▶ **Task to complete**
Of all the lines in the entries below, give again exactly those starting at the line containing "פתח סרגל נגישות" and ending at the line containing "את אלומתו. בשעה", both ends included, and no others.
─── Material for this task ───
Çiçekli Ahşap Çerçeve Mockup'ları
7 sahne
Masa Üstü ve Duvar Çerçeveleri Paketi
───
─── Material for this task ───
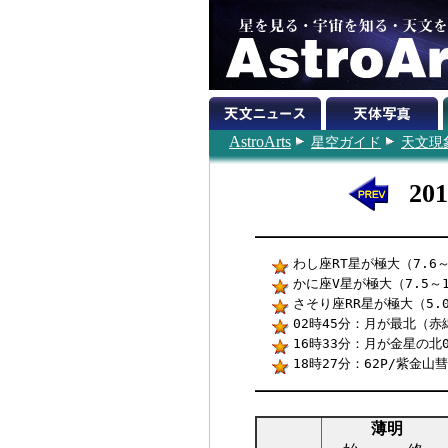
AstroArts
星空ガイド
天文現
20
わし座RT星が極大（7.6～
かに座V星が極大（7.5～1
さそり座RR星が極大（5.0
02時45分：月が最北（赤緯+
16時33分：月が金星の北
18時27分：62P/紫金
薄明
───
─── Material for this task ───
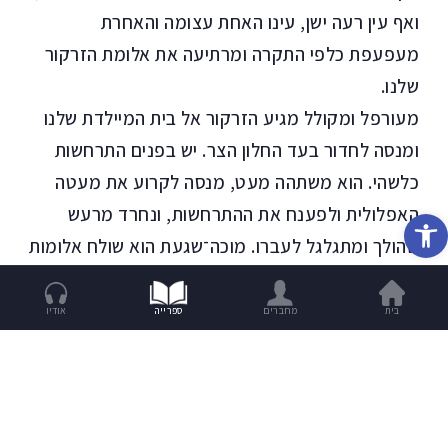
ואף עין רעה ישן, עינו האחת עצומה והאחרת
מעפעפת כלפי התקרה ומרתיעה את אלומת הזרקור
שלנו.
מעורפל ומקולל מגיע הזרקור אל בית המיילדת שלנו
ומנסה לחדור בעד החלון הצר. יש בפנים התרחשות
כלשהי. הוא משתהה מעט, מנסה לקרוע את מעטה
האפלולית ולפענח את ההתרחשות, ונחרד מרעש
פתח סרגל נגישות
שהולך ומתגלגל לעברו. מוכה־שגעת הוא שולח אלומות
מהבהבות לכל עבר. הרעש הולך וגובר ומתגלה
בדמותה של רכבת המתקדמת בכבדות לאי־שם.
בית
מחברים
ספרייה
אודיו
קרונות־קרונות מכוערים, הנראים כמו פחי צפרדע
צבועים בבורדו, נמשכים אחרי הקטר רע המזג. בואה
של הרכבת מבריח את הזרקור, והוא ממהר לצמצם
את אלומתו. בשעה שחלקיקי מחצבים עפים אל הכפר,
───
▶ **Answer space**
פתח סרגל נגישות
שהולך ומתגלגל לעברו. מוכה־שגעת הוא שולח אלומות
מהבהבות לכל עבר. הרעש הולך וגובר ומתגלה
בדמותה של רכבת המתקדמת בכבדות לאי־שם.
בית
מחברים
ספרייה
אודיו
קרונות־קרונות מכוערים, הנראים כמו פחי צפרדע
צבועים בבורדו, נמשכים אחרי הקטר רע המזג. בואה
של הרכבת מבריח את הזרקור, והוא ממהר לצמצם
את אלומתו. בשעה שחלקיקי מחצבים עפים אל הכפר,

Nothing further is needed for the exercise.